コラムニストのジョン・グローガンが実体験を綴ったベストセラー・エッセイを映画化したデヴィッド・フランケル監督の『マーリー 世界一おバカな犬が教えてくれたこと』では、新婚のカップルが家庭を築き上げていく姿が、犬との関係を通して描き出される。
ともにジャーナリストとして働くジョンとジェニーは、子育ての予行演習のつもりで子犬を飼うことにする。ところがそのマーリーは、他の犬や飼い主に飛びかかり、家具を噛みちぎり、何でも食べようとするとんでもなくおバカな犬だった。
個人的なことをいえば、筆者は大の猫好きで、犬にはあまり興味がないが、だからこそ逆にこの映画を楽しめた。
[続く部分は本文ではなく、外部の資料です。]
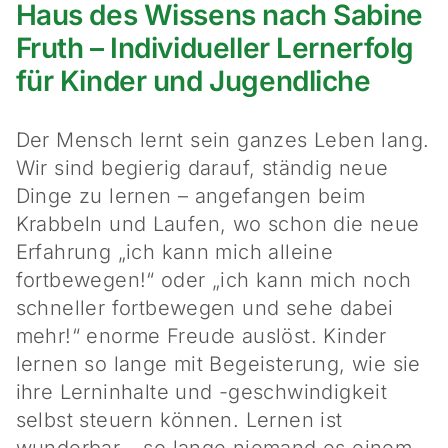
Haus des Wissens nach Sabine
Fruth – Individueller Lernerfolg
für Kinder und Jugendliche
Der Mensch lernt sein ganzes Leben lang.
Wir sind begierig darauf, ständig neue
Dinge zu lernen – angefangen beim
Krabbeln und Laufen, wo schon die neue
Erfahrung „ich kann mich alleine
fortbewegen!“ oder „ich kann mich noch
schneller fortbewegen und sehe dabei
mehr!“ enorme Freude auslöst. Kinder
lernen so lange mit Begeisterung, wie sie
ihre Lerninhalte und -geschwindigkeit
selbst steuern können. Lernen ist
これは犬の映画であって、犬の映画ではない。主人公のジョンもドラマのなかで、マーリーのことを「犬ではない」と言っている。犬のしつけの基本は、まずなによりも主従関係を明確にすることだ。犬は飼い主に従わなければならない。だが、マーリーはまったく従わない。
マーリーに手を焼いたジョンとジェニーが犬の訓練学校を訪れる場面では、その事実が強調されている。他の飼い主と犬の間にはしっかりとした主従関係がある。ふたりは、調教師の指導に従ってしつけをほどこそうとするが、マーリーはどちらにも従わない。そこで調教師本人が手本を示そうとするが、マーリーは彼女に飛びかかり、引きずりまわし、結局、追い出されることになる。
この映画では、マーリーが主従関係を通して一家に貢献することはまったくないが、犬ではないことこそが意味を持つ。ジョンとジェニーは、仕事や出産、子育てなどをめぐって、何度となく壁にぶつかる。だが彼らは、自分たちの思い通りにはならないことでも、そこに大きな喜びがあるのを無意識のうちにマーリーから学んでいるのだ。